In the material below, find every line with "para" and pull it out.

| Given data |
[Start of Attachment]

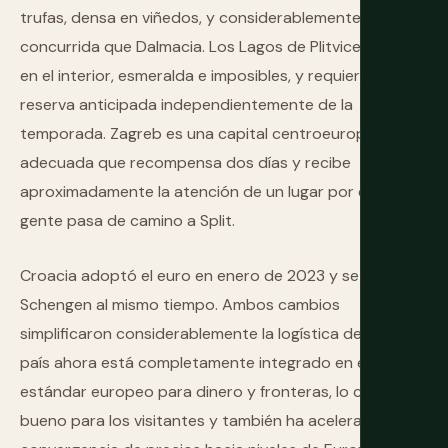
trufas, densa en viñedos, y considerablemente menos
concurrida que Dalmacia. Los Lagos de Plitvice están
en el interior, esmeralda e imposibles, y requieren
reserva anticipada independientemente de la
temporada. Zagreb es una capital centroeuropea
adecuada que recompensa dos días y recibe
aproximadamente la atención de un lugar por el que la
gente pasa de camino a Split.
Croacia adoptó el euro en enero de 2023 y se unió a
Schengen al mismo tiempo. Ambos cambios
simplificaron considerablemente la logística de viaje. El
país ahora está completamente integrado en el
estándar europeo para dinero y fronteras, lo cual es
bueno para los visitantes y también ha acelerado la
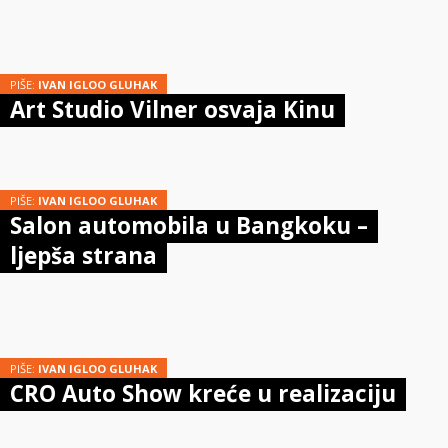
PIŠE:
IVAN IGLOO GLUHAK
Art Studio Vilner osvaja Kinu
PIŠE:
IVAN IGLOO GLUHAK
Salon automobila u Bangkoku –
ljepša strana
PIŠE:
IVAN IGLOO GLUHAK
CRO Auto Show kreće u realizaciju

[End of Attachment]

| Answer space |
estándar europeo para dinero y fronteras, lo cual es
bueno para los visitantes y también ha acelerado la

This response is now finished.